Some of the themes which these documents illustrate are familiar enough:  the part played by landowners, like the Morgans of Tredegar, in providing capital during the early years of industrial development; the instability of enterprises founded on a partnership basis; and the central role of Bristol as a market stimulating activity in Wales. More important, however, is the extent to which they suggest that the industrial prospects of the region were becoming more attractive. There is a tendency to think of the growth of the iron industry in South Wales towards the end of the charcoal era as developing only because of the exhaustion of other areas, particularly Sussex: being, that is, more or less reluctantly pushed towards South Wales.
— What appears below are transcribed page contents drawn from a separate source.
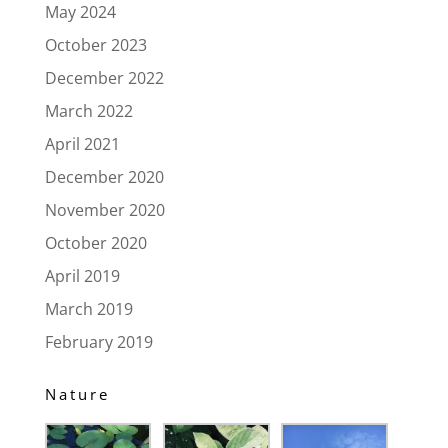
May 2024
October 2023
December 2022
March 2022
April 2021
December 2020
November 2020
October 2020
April 2019
March 2019
February 2019
Nature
This short paper is based on the experience of only one firm over a comparatively short period and is thus inadequate to bear the weight of any broad generalisations. So far as it goes, however, it suggests that the iron industry in South Wales could be reasonably profitable and was suitably located to provide the type of iron required by the growing Midland market : it suggests that the iron industry was being strongly pulled, as well as pushed, towards South Wales.

 

L. J. WILLIAMS.

University College of Wales, Aberystwyth.

 

  • 1. Tredegar MSS., 76/23: Johnson, op. cit., p. 322.
  • 2. Johnson, op. cit., pp. 331-4.

APPENDIX I

 BAR IRON SALES

   (figures to nearest ton)

                 Tredegar        Machen           Total

1691             117                173              290

1692             227                162              389

1693             227                180              407

1694             208                212              420

1695             157                174              331

1696            183                 184              367

1697            180                 106              286

1698             54                    87              141

1699           167                  201              368

1700            227                 133              360

1701              -                      -                283


Footnote

This is a useful article, I have carried on a half hearted study of the Caerphilly Furnace for many years, but H P Richards and William Rees have mined most of the sources.
I think John Williams may have confused the forges. There were three, two at Machen and one at Bassaleg in Tredegar Park. I think the the latter is the Tredegar Forge, not Rudry as he states. The two Machen forges cause confusion, neither were in Machen, on the east side of the river Rhymney, both were on the west bank in Glamorgan, one was in Rudry Parish and one in the Hamlet of Rhyd y Gwern, in the parish of Machen, but in the county of Glamorgan.The matter is confused by the name Ffwrwm Isha, which is now a public house. Machen proper was Lower Machen around the 13th century church. Originally Upper Machen was called the Ffwrwm,(Gwynedd Pierce suggests this name means Forge and may refer to the housing associated with the forge)  and on the 1829 OS Map there is a Ffwrwm Ucha and a Ffwrwm Isha, which may refer to two separate forges, a distance apart,or may merely refer to separate areas of the Ffwrwm district, as in the 1841 Census returns.